Using Boolean Operators and Logic

The library catalog’s Advanced search supports Boolean operators and Boolean logic for searches.  The very first part of this feature is set at the top of the Advanced screen in section called

“Match All/Any of the fields below”

By default, this toggle is set to “All”.  When you put terms in more than one field of an advanced search, those fields are ANDed together for you search.

When you set the Match rule to “Any”, OR is the operator.  When you put terms in more than one field of an advanced search, those fields are ORed together for your search.
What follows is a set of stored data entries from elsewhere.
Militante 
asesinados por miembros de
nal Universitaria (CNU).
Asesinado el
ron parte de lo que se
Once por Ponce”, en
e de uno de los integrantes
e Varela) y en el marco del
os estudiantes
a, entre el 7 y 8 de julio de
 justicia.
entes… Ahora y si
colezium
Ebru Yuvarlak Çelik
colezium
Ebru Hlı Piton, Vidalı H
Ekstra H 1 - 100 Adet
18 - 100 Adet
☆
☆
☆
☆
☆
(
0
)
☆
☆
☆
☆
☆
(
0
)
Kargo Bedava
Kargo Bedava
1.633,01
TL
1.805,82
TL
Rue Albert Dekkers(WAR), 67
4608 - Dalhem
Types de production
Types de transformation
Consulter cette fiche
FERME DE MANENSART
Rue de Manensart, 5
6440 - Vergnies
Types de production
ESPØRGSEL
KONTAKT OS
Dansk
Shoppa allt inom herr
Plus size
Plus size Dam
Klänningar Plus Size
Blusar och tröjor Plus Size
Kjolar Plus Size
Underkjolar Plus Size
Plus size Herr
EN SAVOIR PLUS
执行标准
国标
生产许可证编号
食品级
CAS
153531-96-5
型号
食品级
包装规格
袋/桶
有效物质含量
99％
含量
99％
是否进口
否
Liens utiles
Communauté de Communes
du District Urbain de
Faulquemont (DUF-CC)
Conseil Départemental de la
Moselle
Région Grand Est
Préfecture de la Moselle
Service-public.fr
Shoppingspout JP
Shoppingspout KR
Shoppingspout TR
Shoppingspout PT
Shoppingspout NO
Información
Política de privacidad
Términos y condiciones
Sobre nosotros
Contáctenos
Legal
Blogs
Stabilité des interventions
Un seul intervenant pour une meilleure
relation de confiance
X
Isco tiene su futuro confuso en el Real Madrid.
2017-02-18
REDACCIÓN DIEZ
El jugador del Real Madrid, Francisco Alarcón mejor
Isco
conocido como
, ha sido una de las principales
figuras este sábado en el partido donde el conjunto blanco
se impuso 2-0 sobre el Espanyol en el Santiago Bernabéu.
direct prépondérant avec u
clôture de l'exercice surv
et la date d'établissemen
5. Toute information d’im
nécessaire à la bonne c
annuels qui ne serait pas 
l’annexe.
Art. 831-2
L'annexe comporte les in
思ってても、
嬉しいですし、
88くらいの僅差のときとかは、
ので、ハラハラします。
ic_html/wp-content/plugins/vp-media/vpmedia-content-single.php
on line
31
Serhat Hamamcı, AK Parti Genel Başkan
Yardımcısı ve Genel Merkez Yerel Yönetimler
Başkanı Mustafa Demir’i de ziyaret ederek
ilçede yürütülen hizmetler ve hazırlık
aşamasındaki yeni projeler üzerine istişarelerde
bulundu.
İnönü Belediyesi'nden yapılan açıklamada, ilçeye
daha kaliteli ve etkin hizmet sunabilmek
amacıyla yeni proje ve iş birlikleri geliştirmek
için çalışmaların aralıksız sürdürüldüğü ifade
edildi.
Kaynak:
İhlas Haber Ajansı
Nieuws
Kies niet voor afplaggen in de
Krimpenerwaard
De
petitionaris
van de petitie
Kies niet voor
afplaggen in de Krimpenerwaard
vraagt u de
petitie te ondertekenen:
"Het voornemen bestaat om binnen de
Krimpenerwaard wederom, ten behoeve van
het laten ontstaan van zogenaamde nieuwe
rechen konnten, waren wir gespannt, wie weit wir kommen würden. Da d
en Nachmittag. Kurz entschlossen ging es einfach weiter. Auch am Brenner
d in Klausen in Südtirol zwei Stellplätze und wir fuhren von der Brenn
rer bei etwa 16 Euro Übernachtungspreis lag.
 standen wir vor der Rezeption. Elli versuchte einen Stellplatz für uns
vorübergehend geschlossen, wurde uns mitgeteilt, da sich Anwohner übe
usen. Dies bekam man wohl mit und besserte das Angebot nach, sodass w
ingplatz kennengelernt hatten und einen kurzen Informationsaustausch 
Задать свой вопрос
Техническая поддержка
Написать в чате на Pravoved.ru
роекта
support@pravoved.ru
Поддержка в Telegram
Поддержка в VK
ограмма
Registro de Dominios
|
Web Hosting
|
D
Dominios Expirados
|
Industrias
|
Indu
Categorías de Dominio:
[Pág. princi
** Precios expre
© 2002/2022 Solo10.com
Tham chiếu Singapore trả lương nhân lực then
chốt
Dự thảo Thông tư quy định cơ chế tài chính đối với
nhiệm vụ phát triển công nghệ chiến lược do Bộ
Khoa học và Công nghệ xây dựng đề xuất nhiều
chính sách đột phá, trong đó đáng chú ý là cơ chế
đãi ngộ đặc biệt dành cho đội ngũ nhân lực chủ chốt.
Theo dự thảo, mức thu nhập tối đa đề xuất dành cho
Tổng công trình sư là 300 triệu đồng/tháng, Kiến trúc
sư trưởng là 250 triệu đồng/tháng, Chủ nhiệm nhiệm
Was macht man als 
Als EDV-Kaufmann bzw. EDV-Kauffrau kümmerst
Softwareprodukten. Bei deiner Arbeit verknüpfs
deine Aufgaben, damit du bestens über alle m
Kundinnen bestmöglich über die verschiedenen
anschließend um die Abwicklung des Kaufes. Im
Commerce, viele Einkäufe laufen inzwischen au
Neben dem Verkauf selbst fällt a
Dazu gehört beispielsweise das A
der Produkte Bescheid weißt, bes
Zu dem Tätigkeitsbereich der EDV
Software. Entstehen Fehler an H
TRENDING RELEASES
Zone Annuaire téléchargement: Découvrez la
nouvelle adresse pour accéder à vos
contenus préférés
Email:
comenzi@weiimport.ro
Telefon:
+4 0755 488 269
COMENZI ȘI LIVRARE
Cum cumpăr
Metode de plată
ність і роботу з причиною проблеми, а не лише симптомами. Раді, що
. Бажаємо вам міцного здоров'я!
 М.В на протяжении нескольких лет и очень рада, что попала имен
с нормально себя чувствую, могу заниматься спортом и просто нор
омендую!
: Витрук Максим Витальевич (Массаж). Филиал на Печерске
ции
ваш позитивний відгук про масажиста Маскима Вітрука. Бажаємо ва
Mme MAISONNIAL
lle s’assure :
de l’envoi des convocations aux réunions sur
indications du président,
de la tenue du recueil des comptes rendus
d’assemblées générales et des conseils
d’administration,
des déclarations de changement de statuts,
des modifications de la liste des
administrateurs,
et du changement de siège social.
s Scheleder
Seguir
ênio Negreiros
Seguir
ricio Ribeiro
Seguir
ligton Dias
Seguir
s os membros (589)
Advanced search can accommodate simple and sophisticated Boolean searching.  Here are examples:

1.
keyword:  (violence OR abuse OR battered) AND (family OR domestic)

2.
keyword:  cryogenics
Subjects:  low temperature

3.
title: hamlet
author/creator: Shakespeare

4.
keywords: chemistry OR chemical
subjects:  academic dissertations

Advanced Searching with  Limits

There is a post about “Refine and Limits” here: http://forward.library.wisconsin.edu/moving-forward/?p=904

Here are more examples about Advanced searching using the Limit feature:

1. Books about bird behavior in Steenbock:

Limit: Books AND Steenbock
keywords: birds
subjects: behavior OR behaviour

2. Thelonious Monk’s works in the Music Library:

Limit: sound recordings OR music scores AND Mills Music
Author/creator: thelonious monk

 

 

 

Indexing Details

This post supersedes the one posted December 2010. A group of people from of the Catalog Review Group is currently reviewing these indexes. Once they have finished their review, we will update this table with any changes.

TITLE searching

Type of title Field number Subfields
“title” 245 abkfnp
“alternate_titles” :
uniform titles 130 ahmnpr
240 ahmnpr
243 ahmnpr
730 ahmnprt
varying form of title 210 a
246 ahnp
former title 247 ahnp
series title 400 tv
410 ptv
411 tv
440 anpv
490 av
760, 762 t
800, 810, 811 kptv
830 akptv
added entry title 700, 710 mnprt
711 npt
740 ahnp
767, 772, 773, 776, 780, 785 t
contents notes 505 at

SUBJECT searching

Note: Subject searching is based on the field tag and subfield.  The indexing makes no distinction among the various thesauri used (indicator values) for the subject terms.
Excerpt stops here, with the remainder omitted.